Fertilizer is fascinating. Most know that it increases soil fertility when growing plants and crops. Few know that when we eat food made with fertilizer, we are essentially eating fossil fuels. I wrote in my book Living the 1.5 Degree Lifestyle: “Fertilizer is made from ammonia, which is made from hydrogen, which is made from natural gas. That makes it a fossil fuel product; so when we eat food made with nitrogen fertilizers, we’re essentially eating fossil fuels.”
Now fertilizer costs are skyrocketing, driving up food prices. Increases in natural gas prices caused by Russia’s war against Ukraine always resulted in higher food costs, as Russia provided 22.4% of fertilizer imported into the US. Plus, there’s the gear. According to the Financial Times, “The price of diesel, which farmers need to fuel their tractors, trucks and harvesters, has risen to nearly $5 a gallon.”

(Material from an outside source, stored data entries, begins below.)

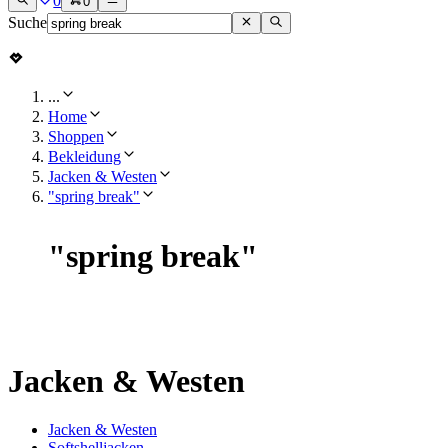
0
0
Suche
...
Home
Shoppen
Bekleidung
Jacken & Westen
"spring break"
"
spring break
"
Jacken & Westen
Jacken & Westen
Softshelljacken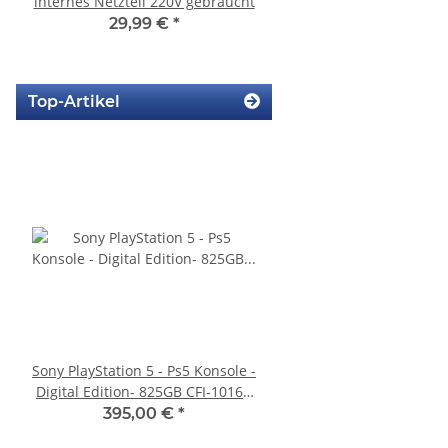
internes Netzteil 220V gebraucht
185AB Internes Netzt
gerbaucht
29,99 €
*
29,99 €
*
Top-Artikel
Sony PlayStation 5 - Ps5 Konsole -
SONY PlayStation 4™ 
Digital Edition- 825GB CFI-1016B
FW 6.72 CFW fähig - 5
gebraucht
2016A
395,00 €
*
233,99 €
*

But one should always look on the bright side of life, as Bloomberg journalists do in a recent article titled “The Fertilizer Shock Might Change Agriculture – For the Better.” They describe how bad the situation is with shortages and price increases of up to 22% and write:
“In the midst of such dire predictions, it may sound callous to speak of a silver lining. But the fertilizer shock of 2022 could end up paying similar dividends as the twin oil shocks of the 1970s. The Arab oil embargo brought the US economy to its knees, but it also ignited an energy conservation movement that has transformed America’s auto and construction industries, to name just two. Under pressure from Asian competitors, Detroit’s Big Three introduced more compact, fuel-efficient cars. Insulation and household appliances reduced energy consumption at home.”

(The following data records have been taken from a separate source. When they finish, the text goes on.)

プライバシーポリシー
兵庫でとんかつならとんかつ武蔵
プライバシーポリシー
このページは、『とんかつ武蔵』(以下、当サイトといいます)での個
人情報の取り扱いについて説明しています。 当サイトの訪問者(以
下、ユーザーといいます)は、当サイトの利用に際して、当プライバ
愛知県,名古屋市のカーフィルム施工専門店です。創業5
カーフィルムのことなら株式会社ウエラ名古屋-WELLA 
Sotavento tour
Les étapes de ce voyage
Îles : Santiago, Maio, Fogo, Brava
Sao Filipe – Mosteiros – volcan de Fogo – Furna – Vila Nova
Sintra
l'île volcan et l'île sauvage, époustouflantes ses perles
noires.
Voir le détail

It’s an interesting analogy; The oil shocks sparked the energy efficiency boom in our homes and buildings as regulations to reduce fossil fuel use were tightened. Many have complained that this has resulted in larger homes and SUVs eating up much of the energy savings, but the consensus is we’re still ahead.

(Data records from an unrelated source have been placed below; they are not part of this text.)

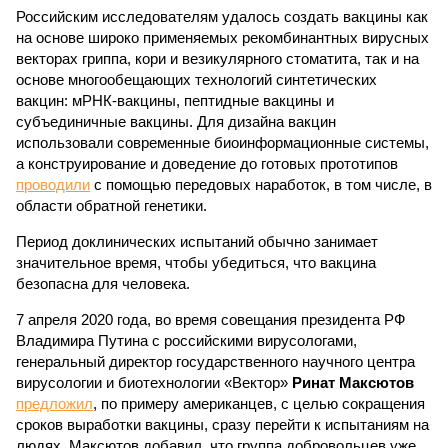
Российским исследователям удалось создать вакцины как
на основе широко применяемых рекомбинантных вирусных
векторах гриппа, кори и везикулярного стоматита, так и на
основе многообещающих технологий синтетических
вакцин: мРНК-вакцины, пептидные вакцины и
субъединичные вакцины. Для дизайна вакцин
использовали современные биоинформационные системы,
а конструирование и доведение до готовых прототипов
проводили
с помощью передовых наработок, в том числе, в
области обратной генетики.
Период доклинических испытаний обычно занимает
значительное время, чтобы убедиться, что вакцина
безопасна для человека.
7 апреля 2020 года, во время совещания президента РФ
Владимира Путина с российскими вирусологами,
генеральный директор государственного научного центра
вирусологии и биотехнологии «Вектор»
Ринат Максютов
предложил
, по примеру американцев, с целью сокращения
сроков выработки вакцины, сразу перейти к испытаниям на
людях. Максютов добавил, что группа добровольцев уже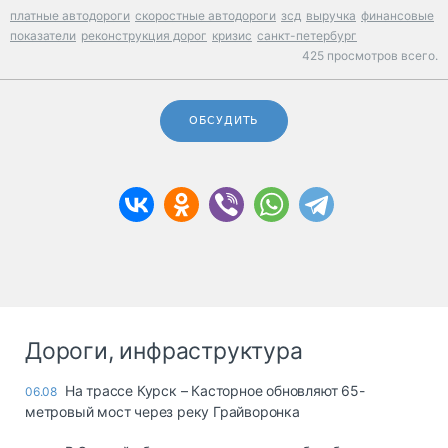
платные автодороги
скоростные автодороги
зсд
выручка
финансовые
показатели
реконструкция дорог
кризис
санкт-петербург
425 просмотров всего.
ОБСУДИТЬ
Дороги, инфраструктура
На трассе Курск – Касторное обновляют 65-
06.08
метровый мост через реку Грайворонка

Bloomberg suggests that as fertilizer becomes more expensive, farmers will use it more carefully and waste less of it. More and more farmers are testing the soil and practicing “precision farming”.
There are many benefits to reducing fertilizer. There is a huge problem of nutrient pollution – the excess nitrogen and phosphorus in water bodies, mostly coming from agricultural runoff. There are carbon dioxide emissions from the production of ammonia, which are estimated to be between 1% and 1.8% of global emissions. Bloomberg also notes that “microbes in the soil break down fertilizers and release nitrous oxide into the atmosphere, which pound for pound is 300 times more powerful than CO2 at warming the planet.”
In its “Farm to Fork 2020” strategy, the European Union has set itself the goal of reducing nutrient pollution and writes:
“Due to overexploitation and the fact that not all nutrients used in agriculture are effectively absorbed by plants, [fertilizer] is another major source of air, soil and water pollution and climate impacts. It has reduced biodiversity in rivers, lakes, wetlands and seas. The Commission will take action to reduce nutrient losses by at least 50% while ensuring soil fertility is not compromised. This will reduce fertilizer use by at least 20% by 2030.”
That was before they had a war on their hands and needed to reduce natural gas consumption or imports from Russia.
As past experience with cars and buildings has shown, change happens fastest when there is an economic incentive. Everyone has an interest in reducing fertilizer use, but the farmer paying for it has the biggest incentive.
Silver linings can be painful. Higher gasoline and natural gas prices can reduce demand and help protect the environment, but they hurt many people who may fall into fuel poverty. Higher food prices are forcing some to make difficult decisions between food and fuel.
Ultimately, fertilizer prices threaten food security around the world as less fertilizer means fewer crops. And how this affects developed versus developing countries is undeniable. Bloomberg reports: “And in developing countries that already face high levels of food insecurity? Reduced fertilizer use carries the risk of malnutrition, political unrest and ultimately the otherwise avoidable loss of life.”
The answer should be to solve the demand problem: make our homes more efficient, encourage alternatives to gas-powered cars, and reduce fertilizer use without jeopardizing the food security of vulnerable communities.